- **MATERIALS PROVIDED**:
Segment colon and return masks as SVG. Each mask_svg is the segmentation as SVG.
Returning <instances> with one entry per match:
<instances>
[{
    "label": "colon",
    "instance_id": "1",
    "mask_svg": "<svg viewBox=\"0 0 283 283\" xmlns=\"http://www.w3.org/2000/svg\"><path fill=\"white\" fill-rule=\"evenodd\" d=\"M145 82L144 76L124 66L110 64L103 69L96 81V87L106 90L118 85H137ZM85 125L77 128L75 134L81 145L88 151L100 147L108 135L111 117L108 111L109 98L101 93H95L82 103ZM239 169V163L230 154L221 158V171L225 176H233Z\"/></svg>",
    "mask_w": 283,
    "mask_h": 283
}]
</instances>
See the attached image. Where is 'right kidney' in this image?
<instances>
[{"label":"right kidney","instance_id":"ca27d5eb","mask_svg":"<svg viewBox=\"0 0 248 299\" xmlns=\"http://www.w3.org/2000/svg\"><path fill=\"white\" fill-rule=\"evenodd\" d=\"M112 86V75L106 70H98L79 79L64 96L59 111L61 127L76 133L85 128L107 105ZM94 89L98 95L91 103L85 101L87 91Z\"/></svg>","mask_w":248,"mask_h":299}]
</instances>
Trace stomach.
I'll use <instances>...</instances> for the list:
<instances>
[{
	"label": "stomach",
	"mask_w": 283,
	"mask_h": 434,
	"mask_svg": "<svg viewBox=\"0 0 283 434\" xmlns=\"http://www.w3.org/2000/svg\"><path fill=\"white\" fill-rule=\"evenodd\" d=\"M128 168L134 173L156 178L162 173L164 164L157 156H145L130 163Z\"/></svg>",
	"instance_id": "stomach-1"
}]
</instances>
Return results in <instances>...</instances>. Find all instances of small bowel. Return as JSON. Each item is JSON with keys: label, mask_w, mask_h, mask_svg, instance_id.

...

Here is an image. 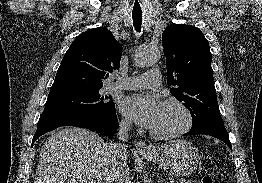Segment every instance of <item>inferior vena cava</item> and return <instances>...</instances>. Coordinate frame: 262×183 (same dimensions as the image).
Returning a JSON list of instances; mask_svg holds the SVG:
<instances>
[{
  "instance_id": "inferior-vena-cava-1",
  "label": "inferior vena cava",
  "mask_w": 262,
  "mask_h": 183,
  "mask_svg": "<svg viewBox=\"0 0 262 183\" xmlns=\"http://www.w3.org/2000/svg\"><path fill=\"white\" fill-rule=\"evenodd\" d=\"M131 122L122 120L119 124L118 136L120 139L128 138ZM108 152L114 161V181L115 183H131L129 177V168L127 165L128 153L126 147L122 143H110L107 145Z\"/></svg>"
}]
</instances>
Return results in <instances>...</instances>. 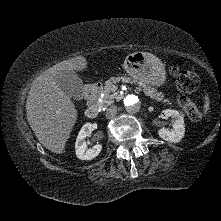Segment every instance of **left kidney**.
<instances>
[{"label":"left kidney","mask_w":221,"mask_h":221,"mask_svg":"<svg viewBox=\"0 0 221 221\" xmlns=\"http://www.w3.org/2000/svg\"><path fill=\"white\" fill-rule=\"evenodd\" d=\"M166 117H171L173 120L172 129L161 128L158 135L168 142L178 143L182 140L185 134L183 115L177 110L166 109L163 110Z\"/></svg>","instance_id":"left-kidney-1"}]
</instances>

- **TASK OBJECTIVE**: When the line with "See the attached" is reached in the data above, begin copying, and stop after the line with "Return results in <instances>...</instances>. Find"; copy each line exactly, both ends included.

- **EXERCISE SOLUTION**:
See the attached image. Where is 'right kidney' in this image?
<instances>
[{"label":"right kidney","instance_id":"ca27d5eb","mask_svg":"<svg viewBox=\"0 0 248 299\" xmlns=\"http://www.w3.org/2000/svg\"><path fill=\"white\" fill-rule=\"evenodd\" d=\"M112 86V75L106 70H98L79 79L64 96L59 111L61 127L76 133L85 128L107 105ZM94 89L98 95L91 103L85 101L87 91Z\"/></svg>","mask_w":248,"mask_h":299}]
</instances>
Trace stomach.
I'll use <instances>...</instances> for the list:
<instances>
[{
	"label": "stomach",
	"mask_w": 283,
	"mask_h": 434,
	"mask_svg": "<svg viewBox=\"0 0 283 434\" xmlns=\"http://www.w3.org/2000/svg\"><path fill=\"white\" fill-rule=\"evenodd\" d=\"M128 168L134 173L156 178L162 173L164 164L157 156H145L130 163Z\"/></svg>",
	"instance_id": "stomach-1"
}]
</instances>
Return results in <instances>...</instances>. Find all instances of small bowel. Return as JSON. Each item is JSON with keys: label, mask_w, mask_h, mask_svg, instance_id.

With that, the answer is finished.